Asam asetat 2% dalam alkohol 70% juga direkomendasikan dalam terapi farmakologi otomikosis. Asam asetat 2% dalam alkohol 70% dapat diberikan dengan frekuensi 2-3 kali/hari sebanyak 3-5 tetes, yang dapat digunakan 5-7 hari sesuai dengan indikasi dan kondisi klinis pasien. Larutan ini memiliki efek ganda, yaitu menyebabkan pemisahan fungal dari kanalis auditori eksternal dan mengganggu keseimbangan asam basa di dalam sel fungal, sehingga menyebabkan kematian sel fungal dan menghambat proliferasi fungal.[1,3,5-9]
Dalam pemberian obat tetes telinga pada pasien otomikosis, penting untuk mengevaluasi keadaan membran timpani terlebih dahulu. Topikal drops tidak direkomendasikan pada pasien dengan membran timpani yang mengalami perforasi, karena akan memperburuk kondisi klinis pada pasien otomikosis.[6,9-12]
Kendala Pemberian Tetes Telinga pada Otomikosis
Kendala utama dari penggunaan tetes telinga adalah faktor kepatuhan pasien dan cara pemberian tetes telinga yang rumit. Untuk bekerja efektif, obat tetes telinga perlu diberikan berulang kali dan cara meneteskan juga harus benar agar obat mengenai area yang sakit. Kebanyakan pasien memerlukan bantuan orang lain untuk meneteskan obat. Terdapat studi yang melaporkan bahwa hanya 40% pasien dapat menggunakan obat tetes telinga dengan benar secara mandiri.[6,7,11]
Pemberian antifungal tetes telinga pada pasien dengan otomikosis juga dapat menimbulkan rasa tidak nyaman, seperti sensasi terbakar pada telinga selama pengobatan. Sensasi terbakar tersebut disebabkan oleh sifat dari larutan antifungal yang dapat mengiritasi mukosa telinga tengah.[6,7]

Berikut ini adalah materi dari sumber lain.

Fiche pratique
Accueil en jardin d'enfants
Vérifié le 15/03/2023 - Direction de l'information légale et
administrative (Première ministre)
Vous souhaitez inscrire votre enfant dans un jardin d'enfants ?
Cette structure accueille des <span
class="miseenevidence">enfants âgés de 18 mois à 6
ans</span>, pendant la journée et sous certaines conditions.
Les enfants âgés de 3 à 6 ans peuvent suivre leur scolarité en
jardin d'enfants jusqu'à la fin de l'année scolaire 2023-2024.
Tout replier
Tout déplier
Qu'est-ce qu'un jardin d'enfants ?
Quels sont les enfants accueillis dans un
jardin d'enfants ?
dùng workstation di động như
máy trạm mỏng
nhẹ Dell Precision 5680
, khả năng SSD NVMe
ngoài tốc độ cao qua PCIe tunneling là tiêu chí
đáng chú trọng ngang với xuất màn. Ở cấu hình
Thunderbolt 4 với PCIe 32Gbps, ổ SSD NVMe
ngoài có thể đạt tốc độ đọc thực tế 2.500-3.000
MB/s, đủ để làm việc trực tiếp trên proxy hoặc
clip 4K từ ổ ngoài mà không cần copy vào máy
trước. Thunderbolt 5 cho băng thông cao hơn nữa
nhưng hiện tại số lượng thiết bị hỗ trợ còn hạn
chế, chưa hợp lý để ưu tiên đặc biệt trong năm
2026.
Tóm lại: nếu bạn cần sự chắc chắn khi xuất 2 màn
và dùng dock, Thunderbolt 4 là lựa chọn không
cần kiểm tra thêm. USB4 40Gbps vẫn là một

Pada pasien otomikosis dengan perforasi, tetes telinga tidak direkomendasikan karena memiliki sifat ototoksisitas. Selain itu, obat antifungal dalam bentuk sediaan tetes tersedia dalam pilihan obat yang terbatas bila dibandingkan dengan obat antifungal dalam bentuk krim.[7,11,13]

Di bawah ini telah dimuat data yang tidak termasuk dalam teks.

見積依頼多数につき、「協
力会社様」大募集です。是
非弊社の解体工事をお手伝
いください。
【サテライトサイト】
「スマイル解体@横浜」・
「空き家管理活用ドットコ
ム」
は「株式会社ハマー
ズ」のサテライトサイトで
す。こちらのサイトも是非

Penggunaan Krim pada Otomikosis
Pada pengobatan otomikosis, clotrimazole krim 1% biasanya dioleskan pada tampon telinga dan dimasukkan ke dalam liang telinga setelah pasien menjalani aural toilet (debridement). Alternatif antifungal lain adalah krim miconazole 2% dan ketoconazole 2%.[2,6,9-12]
Terapi kombinasi dalam bentuk salep seperti nystatin 100.000 U/g yang dikombinasikan dengan triamcinolone acetonide 0,1%, neomycin sulfate 0,25%, dan gramicidin 0,025% juga dapat berikan 2‒3 kali sehari pada kanal telinga. Sediaan ini terutama digunakan pada pasien otomikosis dengan infeksi bakteri sekunder.[9-12]
Kendala Pemberian Krim pada Otomikosis
Pemberian obat antifungal dengan sediaan krim melalui tampon telinga dianggap berisiko menyebabkan akumulasi kelembaban yang dapat menciptakan lingkungan yang sesuai untuk pertumbuhan jamur. Hal ini dikhawatirkan akan menghambat keberhasilan terapi.[2,3,6]
Pemasangan tampon pada liang telinga yang dilakukan setiap hari juga dapat menimbulkan keluhan gatal, rasa tertekan pada liang telinga, telinga terasa penuh, dan nyeri.[3,6]
Perbandingan Efikasi Tetes Telinga dan Krim dalam Terapi Otomikosis
Sebuah studi prospektif acak terkontrol oleh Mishra et al (2017) membandingkan efikasi clotrimazole 1% dalam bentuk tetes telinga dengan sediaan krim. Penelitian ini dilakukan selama 3 bulan dengan melibatkan 60 pasien yang secara klinis didiagnosis menderita otomikosis. Gejala klinis (nyeri, pruritis, dan sensasi tersumbat) dievaluasi pada 1-2 minggu setelah pemberian obat.
Studi ini menunjukkan bahwa clotrimazole tetes telinga dan krim memiliki efikasi yang sebanding dalam penatalaksanaan otomikosis. Penggunaan krim clotrimazole 1% dilaporkan menyebabkan block sensation (rasa tersumbat pada telinga) selama 7 hari pertama. Meski demikian, 45 dari 60 pasien yang dilibatkan dalam studi ini lebih memilih penggunaan obat topikal krim dibandingkan tetes telinga karena mudah diaplikasikan.[11]
Kesimpulan
Otomikosis merupakan infeksi pada kanalis auditori eksterna, liang telinga, membran timpani, hingga telinga tengah yang disebabkan oleh jamur. Obat antifungal, seperti clotrimazole dan miconazole, merupakan tata laksana yang paling banyak digunakan, disertai dengan aural toilet. Antifungal biasanya diberikan dalam bentuk tetes telinga atau krim, tetapi tampaknya tidak ada perbedaan efikasi bermakna antara keduanya. Pemilihan jenis sediaan topikal perlu dilakukan secara individual dengan mempertimbangkan luasnya infeksi, keadaan membran timpani, patogen penyebab, pola resistensi, dan preferensi pasien.